Lebanon: IDF drones that crashed in Beirut were on attack mission
Lebanese defense minister says investigations show UAVs - one carrying explosives - took off from gunboats in Mediterranean on Aug. 25 before one crashed on roof of Hezbollah media office in Beirut and the second came down nearby less than an hour later
BEIRUT - A Lebanese government investigation has concluded that two Israeli drones that crashed in the Lebanese capital last month were on an attack mission, one of them armed with 4.5 kilograms of explosives.
Lebanese Defense Minister Elias Bou Saab said Thursday that investigations show the drones took off from gunboats in the Mediterranean Sea on August 25 before one drone crashed on the roof of the media office of the Iranian-backed Hezbollah organization in southern Beirut.
The other exploded and crashed into a nearby plot 42 minutes later, he said.
Speaking at a press conference in Beirut, Bou Saab said it was "the most dangerous act of aggression by Israel" since its 2006 war with Hezbollah.
"It is clear that Israel wanted to change the rules of engagement with Lebanon. It was the first time we see drones carrying explosives fly over the airport, endangering civil aviation and commercial flights and explode in the streets of Lebanon," he said.
Bou Saab described a sophisticated military mission involving three other unmanned aerial vehicles controlling the attack drones controlling from above.

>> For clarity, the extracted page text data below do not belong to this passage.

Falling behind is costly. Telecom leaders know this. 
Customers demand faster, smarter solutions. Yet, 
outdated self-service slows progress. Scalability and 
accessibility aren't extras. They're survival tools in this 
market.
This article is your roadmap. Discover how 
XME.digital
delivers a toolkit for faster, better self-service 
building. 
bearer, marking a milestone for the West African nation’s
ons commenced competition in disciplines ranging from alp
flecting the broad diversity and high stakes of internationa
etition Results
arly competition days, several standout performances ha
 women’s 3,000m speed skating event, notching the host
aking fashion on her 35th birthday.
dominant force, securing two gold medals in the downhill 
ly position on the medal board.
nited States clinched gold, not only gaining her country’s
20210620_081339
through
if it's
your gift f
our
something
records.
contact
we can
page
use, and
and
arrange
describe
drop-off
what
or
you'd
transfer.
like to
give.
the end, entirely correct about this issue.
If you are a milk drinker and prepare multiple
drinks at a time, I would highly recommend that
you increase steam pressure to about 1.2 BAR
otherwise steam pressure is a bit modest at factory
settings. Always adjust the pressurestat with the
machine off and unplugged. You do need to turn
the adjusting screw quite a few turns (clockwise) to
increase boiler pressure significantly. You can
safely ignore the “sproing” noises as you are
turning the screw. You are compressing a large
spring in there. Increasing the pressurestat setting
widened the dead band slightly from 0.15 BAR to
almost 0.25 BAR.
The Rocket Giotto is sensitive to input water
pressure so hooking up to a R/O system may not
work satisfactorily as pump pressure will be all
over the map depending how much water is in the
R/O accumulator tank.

He said it was unclear what the attack's target was, but it was clear they were not on an intelligence mission.
Journalists were shown the drone that crashed, which was described as a "custom made military drone."
The attack raised the potential for conflict amid heightened regional tensions. Israel has not confirmed its involvement, but Prime Minister Benjamin Netanyahu has accused Iran and its Lebanese proxy Hezbollah of racing to build a missile-production program in Lebanon and vowed to destroy the project.

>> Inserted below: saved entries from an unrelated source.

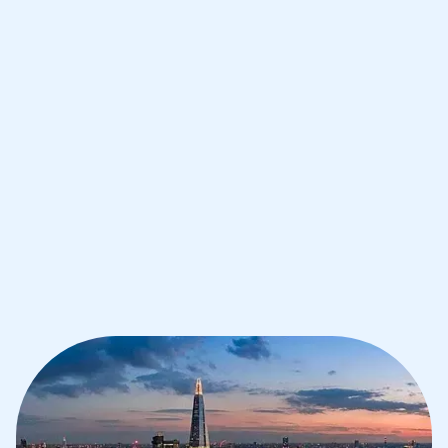
Improve your grades and boost your
confidence with the best IB tutors in
London
1st session satisfaction guarantee
Average student grade increase by ~23%
Find a tutor within 24 hours
Organise a tutor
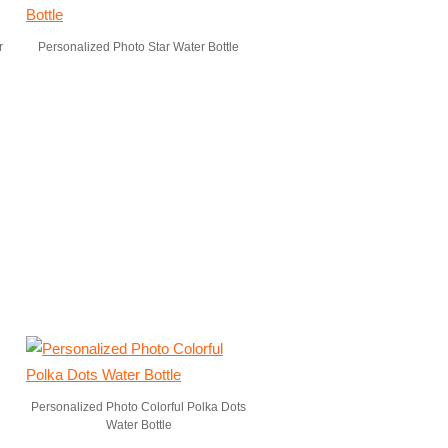
r
Personalized Photo Star Water Bottle
Personalized Photo Colorful Polka Dots
Water Bottle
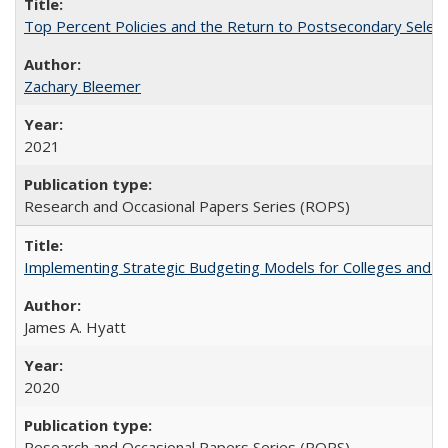
Top Percent Policies and the Return to Postsecondary Select
Zachary Bleemer
2021
Research and Occasional Papers Series (ROPS)
Implementing Strategic Budgeting Models for Colleges and U
James A. Hyatt
2020
Research and Occasional Papers Series (ROPS)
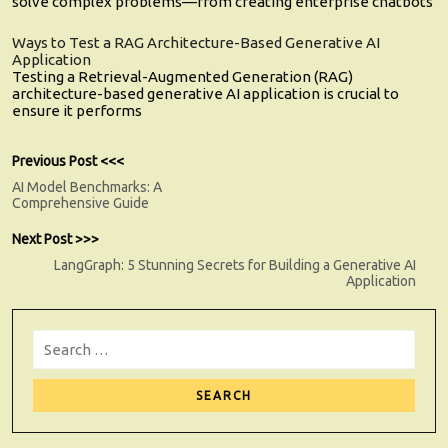
solve complex problems—from creating enterprise chatbots
Ways to Test a RAG Architecture-Based Generative AI
Application
Testing a Retrieval-Augmented Generation (RAG)
architecture-based generative AI application is crucial to
ensure it performs
Post
Previous
Previous Post <<<
post:
AI Model Benchmarks: A
navigation
Comprehensive Guide
Next
Next Post >>>
post:
LangGraph: 5 Stunning Secrets for Building a Generative AI
Application
Search
for:
Sear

The Israeli media reported that Israeli drones targeted a Beirut facility housing a "planetary mixer," a large industrial machine that is critical to making missiles. Hezbollah denies it produces missiles in Lebanon.
Lebanon has complained to the United Nations about Israeli aircraft regularly violating its airspace in recent years.
Israel has grown alarmed by the rising influence of its regional foe Iran during the war in neighboring Syria, where Tehran and Hezbollah provide military help to Syrian President Bashar Assad.
Israel says its air force has carried out hundreds of strikes in Syria against what it calls Iranian targets and arms transfers to Hezbollah.